* Task directions *
Copy out each line of the data that holds the string "business".

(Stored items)
######

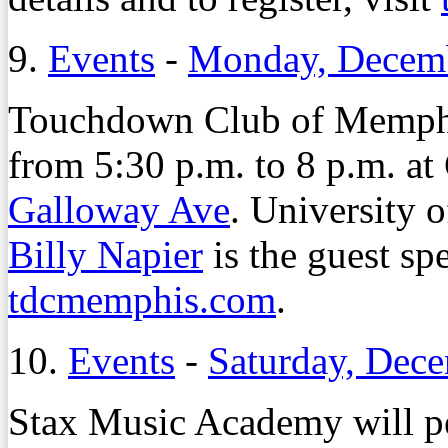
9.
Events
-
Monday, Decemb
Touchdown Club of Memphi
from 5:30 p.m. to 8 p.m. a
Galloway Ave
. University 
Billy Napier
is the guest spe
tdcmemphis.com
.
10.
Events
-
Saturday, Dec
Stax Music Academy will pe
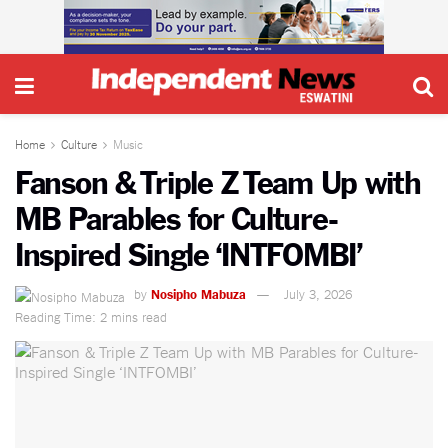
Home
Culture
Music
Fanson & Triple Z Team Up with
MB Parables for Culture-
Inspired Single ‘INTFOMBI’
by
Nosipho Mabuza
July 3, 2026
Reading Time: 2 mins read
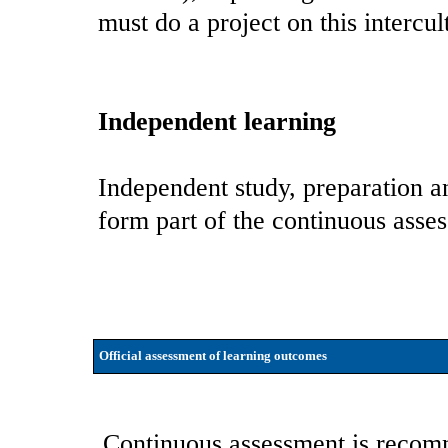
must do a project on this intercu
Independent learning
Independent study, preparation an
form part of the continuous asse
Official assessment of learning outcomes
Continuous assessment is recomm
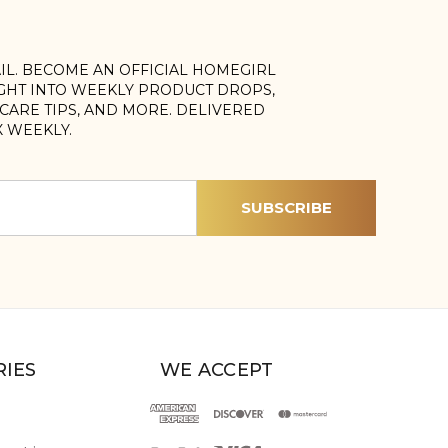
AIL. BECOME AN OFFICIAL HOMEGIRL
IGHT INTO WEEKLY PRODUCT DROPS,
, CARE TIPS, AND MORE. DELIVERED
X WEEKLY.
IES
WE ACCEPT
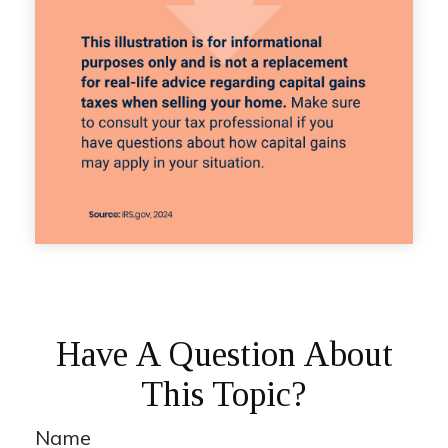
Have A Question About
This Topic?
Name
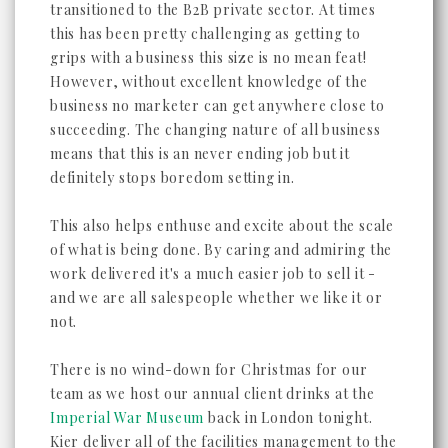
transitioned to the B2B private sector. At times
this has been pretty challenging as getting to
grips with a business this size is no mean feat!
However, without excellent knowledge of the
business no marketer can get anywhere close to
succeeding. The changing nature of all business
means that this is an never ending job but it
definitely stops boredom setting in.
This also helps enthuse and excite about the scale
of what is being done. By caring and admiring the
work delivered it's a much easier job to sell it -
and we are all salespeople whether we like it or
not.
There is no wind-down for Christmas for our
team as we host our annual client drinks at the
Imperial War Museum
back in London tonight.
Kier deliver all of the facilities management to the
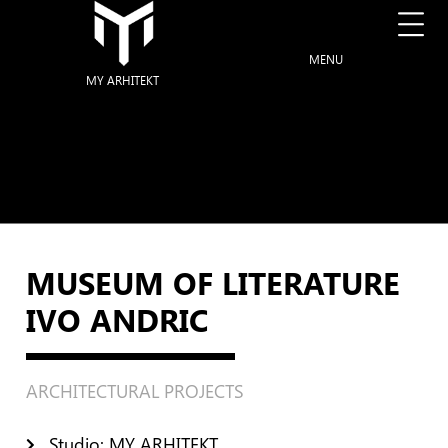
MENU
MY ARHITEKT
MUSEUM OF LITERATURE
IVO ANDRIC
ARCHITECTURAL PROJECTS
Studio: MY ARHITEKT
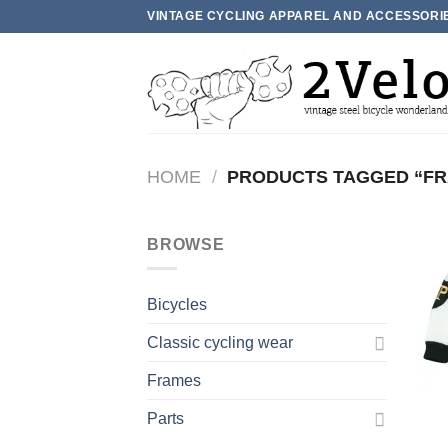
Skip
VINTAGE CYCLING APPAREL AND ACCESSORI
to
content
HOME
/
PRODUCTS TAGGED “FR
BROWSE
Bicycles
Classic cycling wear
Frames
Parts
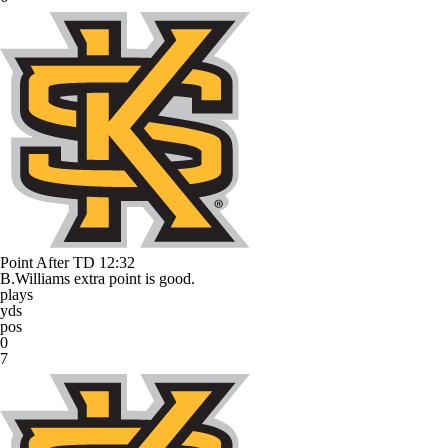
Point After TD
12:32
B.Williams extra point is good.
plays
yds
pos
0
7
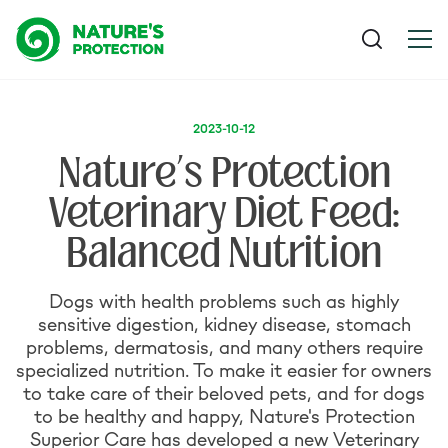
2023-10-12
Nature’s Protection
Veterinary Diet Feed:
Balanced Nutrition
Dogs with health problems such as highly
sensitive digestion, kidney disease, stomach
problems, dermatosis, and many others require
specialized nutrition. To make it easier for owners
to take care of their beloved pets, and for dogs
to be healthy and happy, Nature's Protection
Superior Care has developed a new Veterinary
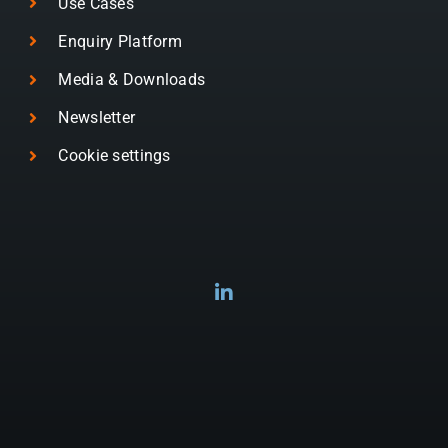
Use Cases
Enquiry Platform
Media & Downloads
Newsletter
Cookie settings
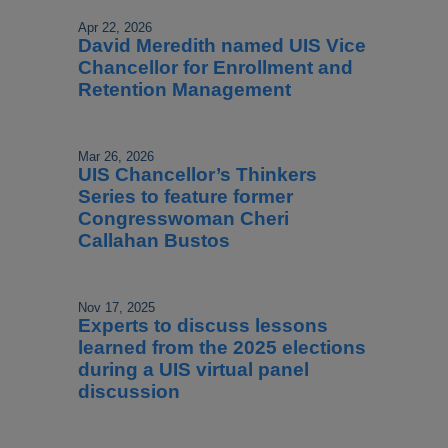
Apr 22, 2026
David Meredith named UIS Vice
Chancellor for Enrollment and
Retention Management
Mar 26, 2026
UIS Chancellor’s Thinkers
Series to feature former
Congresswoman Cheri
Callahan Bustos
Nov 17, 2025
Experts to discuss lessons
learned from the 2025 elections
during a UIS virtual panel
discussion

######

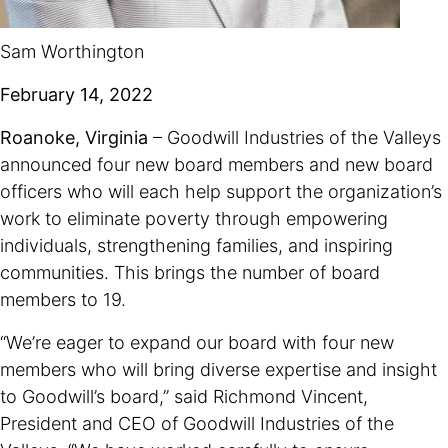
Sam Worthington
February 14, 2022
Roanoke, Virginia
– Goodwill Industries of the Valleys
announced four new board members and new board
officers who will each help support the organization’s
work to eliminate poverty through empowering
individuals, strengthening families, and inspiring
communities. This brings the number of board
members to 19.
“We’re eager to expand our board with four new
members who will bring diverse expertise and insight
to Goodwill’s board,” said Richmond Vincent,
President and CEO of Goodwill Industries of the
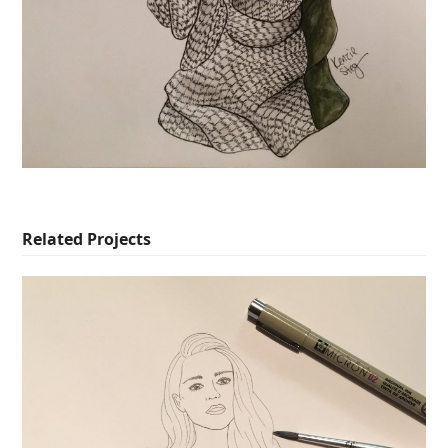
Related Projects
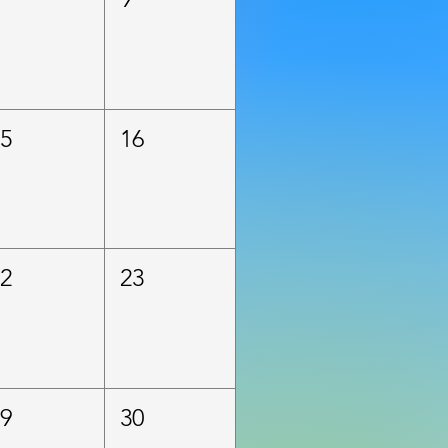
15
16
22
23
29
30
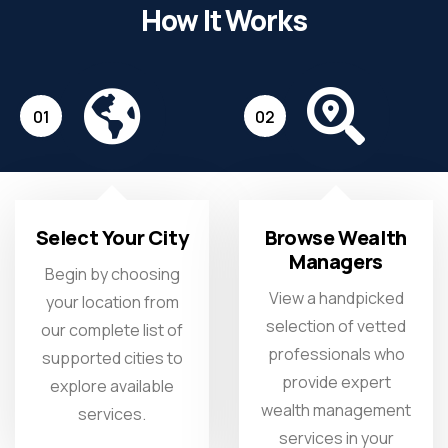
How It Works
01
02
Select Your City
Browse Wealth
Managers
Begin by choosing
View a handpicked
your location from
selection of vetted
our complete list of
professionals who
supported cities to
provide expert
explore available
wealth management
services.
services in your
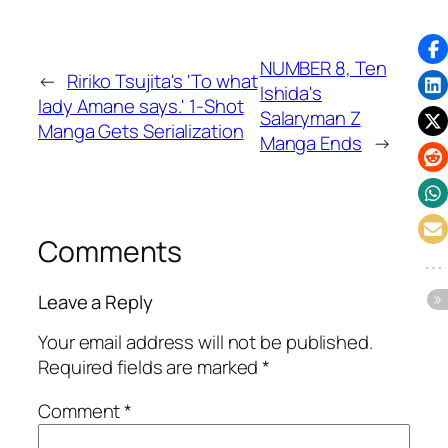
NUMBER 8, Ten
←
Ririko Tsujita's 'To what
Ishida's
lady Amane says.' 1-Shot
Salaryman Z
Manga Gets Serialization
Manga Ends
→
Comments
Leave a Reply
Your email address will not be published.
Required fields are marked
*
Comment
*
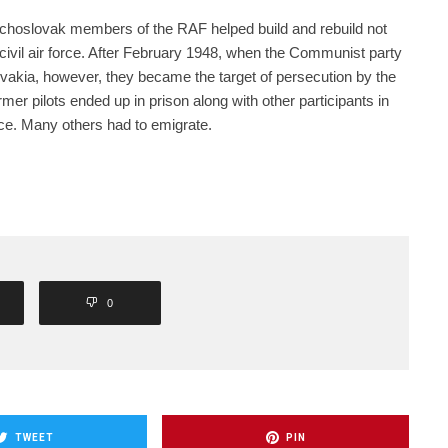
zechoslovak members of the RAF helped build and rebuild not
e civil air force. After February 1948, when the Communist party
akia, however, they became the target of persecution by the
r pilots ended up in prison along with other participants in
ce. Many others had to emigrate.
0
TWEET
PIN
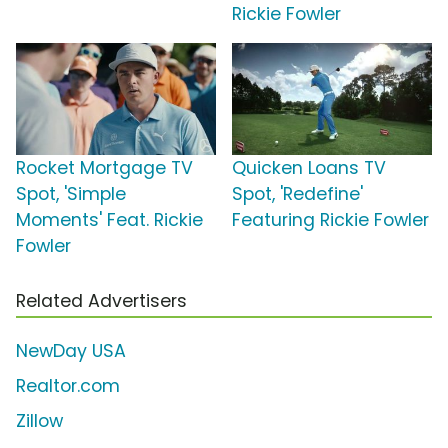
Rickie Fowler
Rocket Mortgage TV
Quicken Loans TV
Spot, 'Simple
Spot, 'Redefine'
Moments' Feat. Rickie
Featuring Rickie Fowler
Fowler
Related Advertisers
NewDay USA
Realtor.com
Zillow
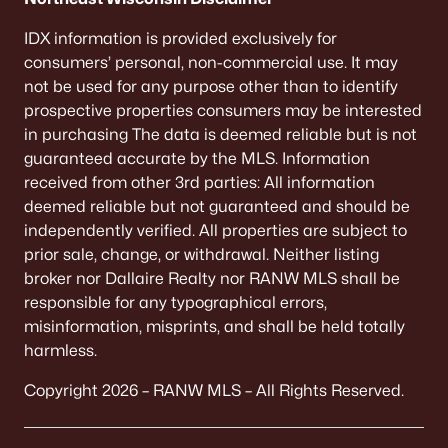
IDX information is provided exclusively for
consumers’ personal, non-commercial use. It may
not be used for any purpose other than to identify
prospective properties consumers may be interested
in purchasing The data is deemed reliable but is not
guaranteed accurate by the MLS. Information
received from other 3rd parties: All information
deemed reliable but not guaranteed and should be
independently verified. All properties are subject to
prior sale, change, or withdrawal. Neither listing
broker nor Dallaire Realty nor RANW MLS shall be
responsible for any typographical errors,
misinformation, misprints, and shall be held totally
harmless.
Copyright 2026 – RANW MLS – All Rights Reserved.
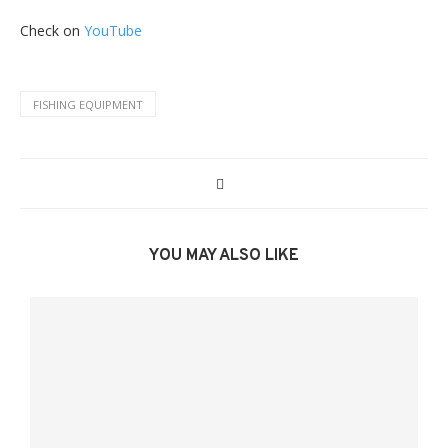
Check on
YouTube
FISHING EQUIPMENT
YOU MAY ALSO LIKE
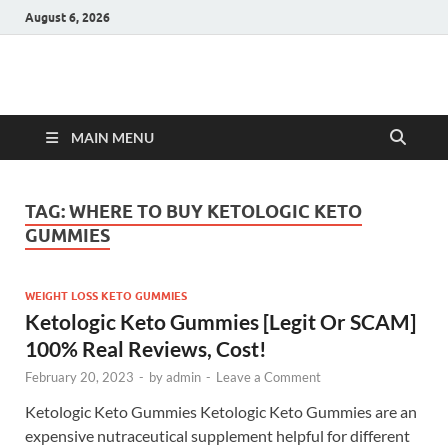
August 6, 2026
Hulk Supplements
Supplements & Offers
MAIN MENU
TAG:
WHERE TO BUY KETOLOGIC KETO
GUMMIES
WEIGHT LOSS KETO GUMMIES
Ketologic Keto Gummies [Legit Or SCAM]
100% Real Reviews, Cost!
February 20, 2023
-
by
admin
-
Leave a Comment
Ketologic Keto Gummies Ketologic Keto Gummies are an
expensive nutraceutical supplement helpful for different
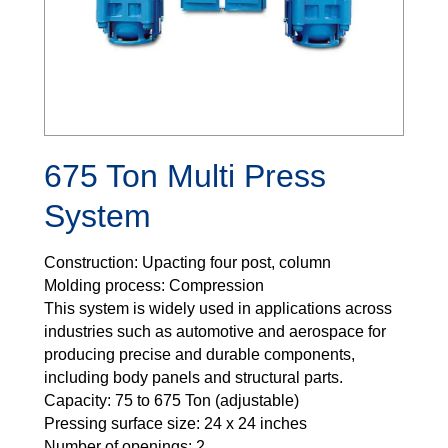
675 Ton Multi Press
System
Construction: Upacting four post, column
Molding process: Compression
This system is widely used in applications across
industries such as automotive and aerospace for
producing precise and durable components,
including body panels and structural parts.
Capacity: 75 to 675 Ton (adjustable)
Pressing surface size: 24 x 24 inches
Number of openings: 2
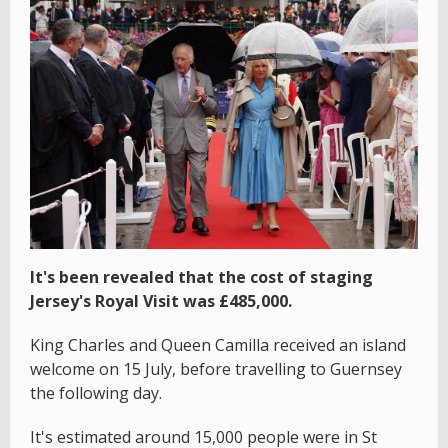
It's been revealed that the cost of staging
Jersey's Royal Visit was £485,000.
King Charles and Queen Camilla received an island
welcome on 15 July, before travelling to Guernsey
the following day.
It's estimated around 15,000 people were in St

######

* Written response *
grips with a business this size is no mean feat!
business no marketer can get anywhere close to
succeeding. The changing nature of all business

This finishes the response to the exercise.